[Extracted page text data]
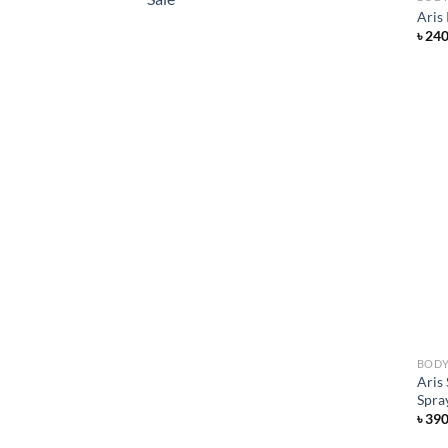
Aris
৳
24
BODY
Aris
Spra
৳
39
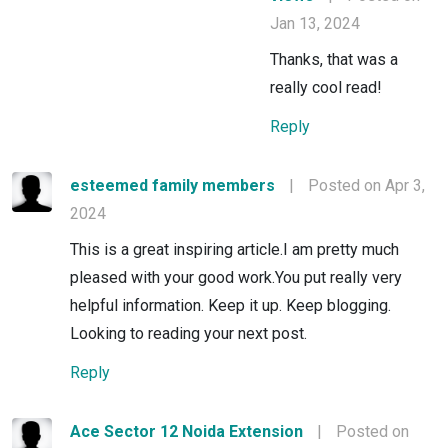
Jan 13, 2024
Thanks, that was a
really cool read!
Reply
esteemed family members
|
Posted on Apr 3,
2024
This is a great inspiring article.I am pretty much
pleased with your good work.You put really very
helpful information. Keep it up. Keep blogging.
Looking to reading your next post.
Reply
Ace Sector 12 Noida Extension
|
Posted on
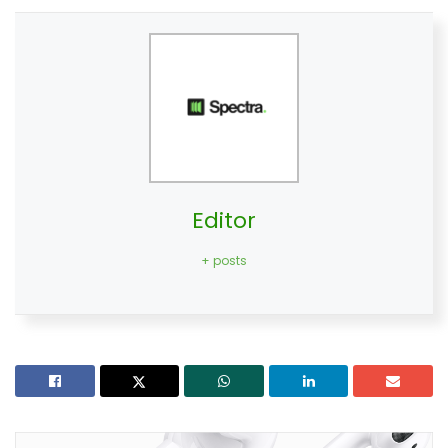
Editor
+ posts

• _Task details_
The records above need retyping in full. Omit the pictures, and change nothing else.

• _Written solution_
Aris
৳
24
BODY
Aris
Spra
৳
39
Jan 13, 2024
Thanks, that was a
really cool read!
Reply
esteemed family members
|
Posted on Apr 3,
2024
This is a great inspiring article.I am pretty much
pleased with your good work.You put really very
helpful information. Keep it up. Keep blogging.
Looking to reading your next post.
Reply
Ace Sector 12 Noida Extension
|
Posted on
Editor
+ posts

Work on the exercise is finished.